Which brings the currently running iteration of my self to this moment, an impossible to capture snapshot in time, the air passing into and out of our lungs, the gaseous exchange in our blood feeding all the many parts as we drink tea, turning our stomach on and slightly altering our brain processes as we attempt to meditate unencumbered by outside influences.

We (or I) continue on our (my) journey unto death, a path we once thought was taken alone but years of accumulated observations we call wisdom have taught us that nothing is alone in the universe, all of us connected to the atoms bouncing around, the wavelengths intersecting, the gamma rays and cosmic waves passing through and around us without end.
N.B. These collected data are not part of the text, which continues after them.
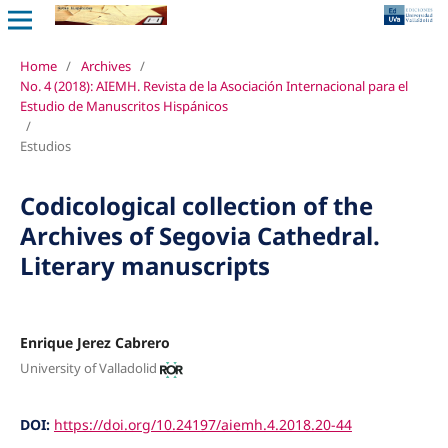
Home
/
Archives
/
No. 4 (2018): AIEMH. Revista de la Asociación Internacional para el
Estudio de Manuscritos Hispánicos
/
Estudios
Codicological collection of the
Archives of Segovia Cathedral.
Literary manuscripts
Enrique Jerez Cabrero
University of Valladolid
DOI:
https://doi.org/10.24197/aiemh.4.2018.20-44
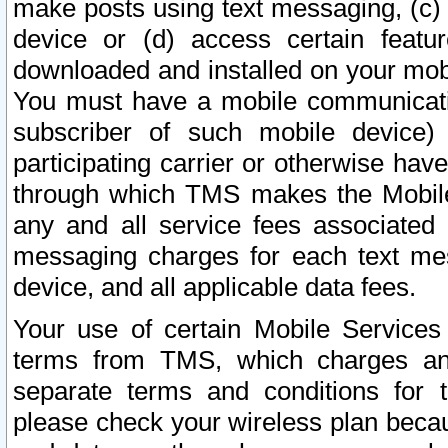
make posts using text messaging, (c)
device or (d) access certain featu
downloaded and installed on your mobi
You must have a mobile communicatio
subscriber of such mobile device) 
participating carrier or otherwise h
through which TMS makes the Mobile 
any and all service fees associated 
messaging charges for each text me
device, and all applicable data fees.
Your use of certain Mobile Services
terms from TMS, which charges and
separate terms and conditions for th
please check your wireless plan becau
So it is I sit here now, in familiar surroundings that change imperceptibly, the same piles of abandoned art projects reflecting visible wavelengths to our optic nerves, wondering not who I am but what I will do next.
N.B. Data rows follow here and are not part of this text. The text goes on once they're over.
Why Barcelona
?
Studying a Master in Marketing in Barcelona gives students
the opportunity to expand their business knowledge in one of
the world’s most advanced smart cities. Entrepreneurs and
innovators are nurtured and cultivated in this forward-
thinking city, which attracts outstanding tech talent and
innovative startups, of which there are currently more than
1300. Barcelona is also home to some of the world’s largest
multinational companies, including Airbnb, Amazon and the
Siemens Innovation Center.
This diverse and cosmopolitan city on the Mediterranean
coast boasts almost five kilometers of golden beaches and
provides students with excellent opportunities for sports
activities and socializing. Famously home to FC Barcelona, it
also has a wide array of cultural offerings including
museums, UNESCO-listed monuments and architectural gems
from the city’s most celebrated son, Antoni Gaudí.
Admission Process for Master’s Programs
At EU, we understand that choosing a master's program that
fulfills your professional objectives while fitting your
I am the set of states of energy that I am, no worries about purposes or causes or origins or endings.

I rejoice in my temporary status as a labeled being recognisable by others like me and other living beings which react to me, from the cats in the house to the mosquitoes in the backyard.

What will I do next?

Today, the choices are limited by my imagination.  I will continue to build the backyard writer’s cottage (at my wife’s urging), spending some portion of the day brushing wood preservative onto pieces of pallet wood which I will use as the lower walls of the writer’s cottage, later fitting them together like jigsaw pieces into the foundation flooring up on a rock shelf in the woods.

The experience building and completing this cottage I will apply to the next building I construct in the backyard of our new home, a pallet wood garden shed, assuming all goes well and we get the house and property we’ve laid our eyes on.
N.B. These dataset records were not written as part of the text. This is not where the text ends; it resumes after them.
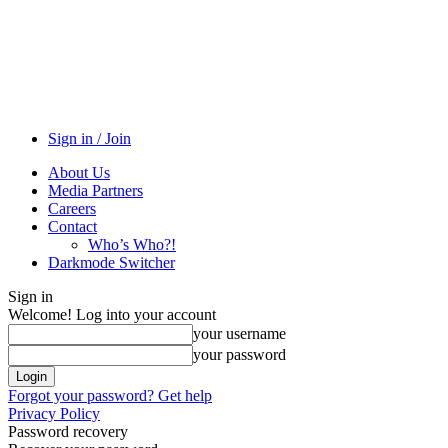
Sign in / Join
About Us
Media Partners
Careers
Contact
Who’s Who?!
Darkmode Switcher
Sign in
Welcome! Log into your account
your username
your password
Forgot your password? Get help
Privacy Policy
Password recovery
Tomorrow, I meet a home inspector who I hope is as impartial as can be hoped (favouring neither the seller nor the buyer) to give my wife and me a true assessment of the house we think we’ll move into next.

Tomorrow, I will not be the person I am today or the person I will be in a few seconds.

I do not exist except as a concept but a concept that most people can readily react to as all of us are taught to react to each other as if our selves from moment to moment are continuously the same if not contiguous.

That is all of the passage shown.